So, is there going to be a nuclear war between India and Pakistan? So far, the consensus seems to be that the probability ranges between very unlikely and extremely unlikely. However all these analyses have been working on the assumption that the leadership on both sides will be the same in six months as it is now. But how secure is Musharraf's position? If he were to be toppled by a radical Islamist faction, then I feel that a nuclear conflict becomes much more likely. There is a strong contingent of radical Islamofascists in the Pakistan intelligence organ, the ISI. Musharraf has been unable or unwilling to adequately purge this group, and they present probably the biggest threat to his remaining in power.
If a conflict between India and Pakistan does turn nuclear, what would the effects be? Horrific, of course. But it certainly wouldn't be Armageddon, at least outside the immediate zone that is. Precise figures for the countries' arsenals are hard to come by, but let's assume rough parity, with 50-75 weapons of Hiroshima-scale yield (15-50 kT), air and ballistic missile-deliverable.
Broadly speaking, nuclear warfighting strategy falls into two modes of operation, counterforce and countervalue. Counterforce strikes are designed to destroy your opponent's ability to strike you, by destroying his weapons before they can be used. Countervalue strikes are designed to destroy the real heart of an enemy nation, by targeting population centres and infrastructure. Which mode is used depends on a number of factors, but the most important are two-fold: the yield of your weapons, and the accuracy with which you can target them.

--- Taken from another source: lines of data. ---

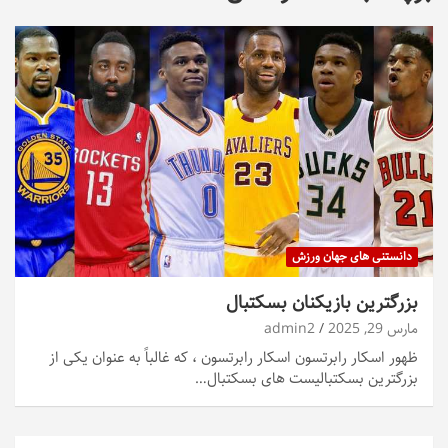
دانستنی های جهان ورزش
بزرگترین بازیکنان بسکتبال
مارس 29, 2025
admin2
ظهور اسکار رابرتسون اسکار رابرتسون ، که غالباً به عنوان یکی از
بزرگترین بسکتبالیست های بسکتبال…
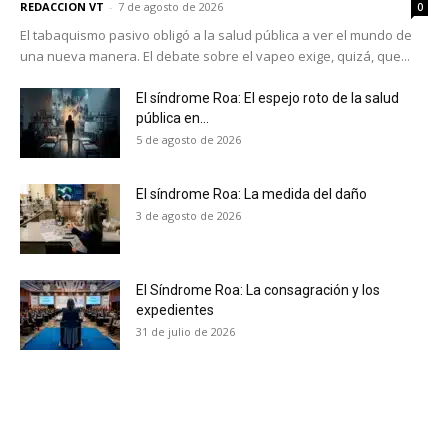
REDACCION VT
-
7 de agosto de 2026
0
El tabaquismo pasivo obligó a la salud pública a ver el mundo de
una nueva manera. El debate sobre el vapeo exige, quizá, que...
El síndrome Roa: El espejo roto de la salud
pública en...
5 de agosto de 2026
El síndrome Roa: La medida del daño
3 de agosto de 2026
El Síndrome Roa: La consagración y los
expedientes
31 de julio de 2026
No te pierdas de las
últimas noticias
Suscríbete a nuestro boletín diario y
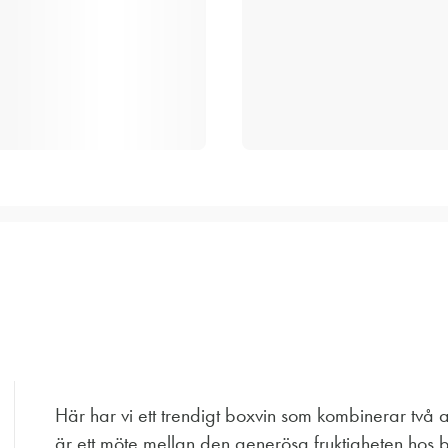
Här har vi ett trendigt boxvin som kombinerar två a
är ett möte mellan den generösa fruktigheten hos b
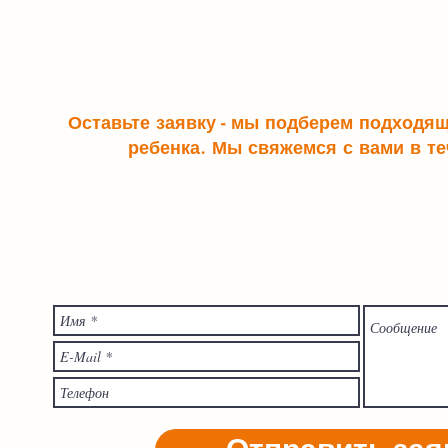
Оставьте заявку - мы подберем подходя
ребенка. Мы свяжемся с вами в те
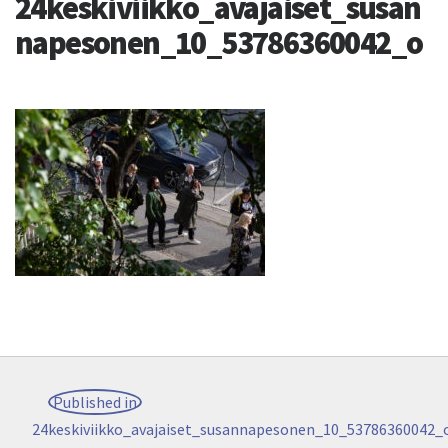
24keskiviikko_avajaiset_susan
napesonen_10_53786360042_o
Post
Published in
navigation
24keskiviikko_avajaiset_susannapesonen_10_53786360042_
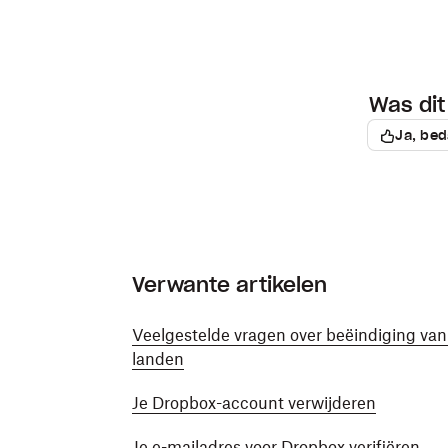
Was dit 
Ja, bed
Verwante artikelen
Veelgestelde vragen over beëindiging van
landen
Je Dropbox-account verwijderen
Je e-mailadres voor Dropbox verifiëren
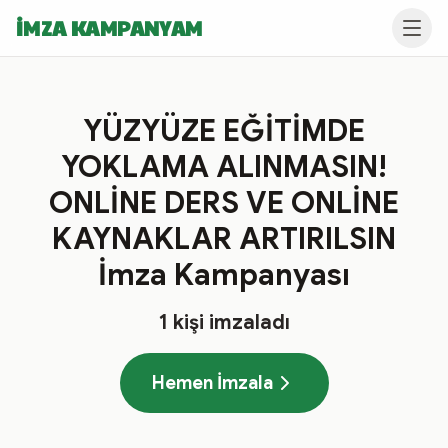
İMZA KAMPANYAM
YÜZYÜZE EĞİTİMDE
YOKLAMA ALINMASIN!
ONLİNE DERS VE ONLİNE
KAYNAKLAR ARTIRILSIN
İmza Kampanyası
1
kişi imzaladı
Hemen İmzala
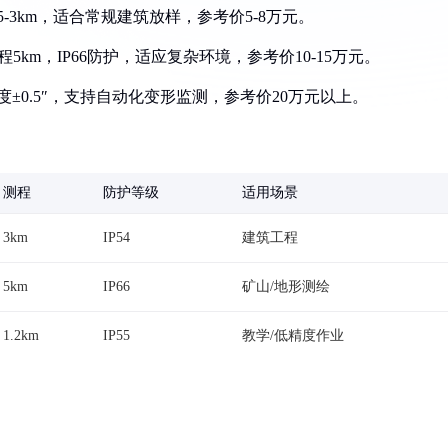
.5-3km，适合常规建筑放样，参考价5-8万元。
测程5km，IP66防护，适应复杂环境，参考价10-15万元。
统，精度±0.5″，支持自动化变形监测，参考价20万元以上。
测程
防护等级
适用场景
3km
IP54
建筑工程
5km
IP66
矿山/地形测绘
1.2km
IP55
教学/低精度作业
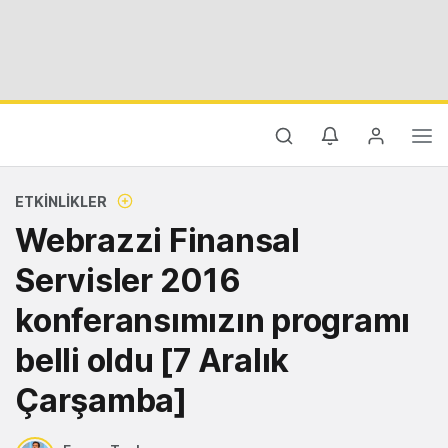
ETKINLIKLER
Webrazzi Finansal
Servisler 2016
konferansımızın programı
belli oldu [7 Aralık
Çarşamba]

Countervalue strikes do not have to be particularly precisely targeted. If the bomb that destroyed Hiroshima had detonated a couple of miles from where it did, the results would have been much the same. Yield is more complex. Obviously, the bigger the yield the larger the area over which a certain range of effects is observed. However, the destructive effects of a nuclear weapon do not go up linearly with yield. The effect of 10 100kT bombs, targeted correctly, is greater than that of a single 1 MT bomb.
Counterforce weapons are much harder to obtain. Typically, your opponent's forces will be point targets, hardened against just such a strike. Here is where the playoff between yield and targeting really comes into play. Targeting capability is measured in terms of Circular Error Probable (CEP). CEP is the radius of the circle around the intended aim point into which 50% of weapons will land. Against a point target, reducing CEP is directly equivalent to increasing yield, but in a very non-linear fashion. A small reduction in CEP translates to a large increase in yield.
The problem that both sides face is that their arsenals are not very effective for either counterforce or countervalue roles. Although CEP is very important for counterforce, very high yield is also desirable. The warhead on an SS-18 Mod 3, specifically designed to target the US Minuteman force, had a warhead with a yield of 18-25 MT and a CEP of about 1000m (source). Trident D-5 SLBMs, owned by both the Royal Navy and USN, have multiple warheads in the 100-120 kT range with a CEP of 120m (source).
Neither India nor Pakistan have the delivery mechanisms to turn their arsenals into an effective counterforce system. They almost by default are reduced to using their weapons in a countervalue strike. This would thus mean multiple warheads against the five or six largest cities in each country. One 20 kT warhead is insufficient to destroy a modern city. The large scale destruction at Hiroshima and Nagasaki was primarily due to the construction methods used. Even so, prompt fatalities would be in the hundreds of thousands to millions, and deaths afterwards due to dislocation of the economies and mass movement of refugees fleeing the cities would almost certainly be as high. In other words, a humanitarian catastrophe of huge proportions.
Would a nuclear war between India and Pakistan have any effects on, say, the USA? No. Prompt fallout from an airburst is very limited, and the long term fallout from such a limited exchange would be negligible. The political effects would be incalculable, however. I have long believed that it is in the best interests of the US to engage India as strongly as possible as a strategic partner. Now that relations with the Russians are so cordial, it is high time that India is brought onboard as a second buffer to Chinese expansionism. This might mean looking the other way were India to re-absorb Pakistan. Conversely, mediating in the dispute might be a good way to force access to the 'tribal areas' of North Pakistan, and achieve the rout of the remnants of al Qaida there.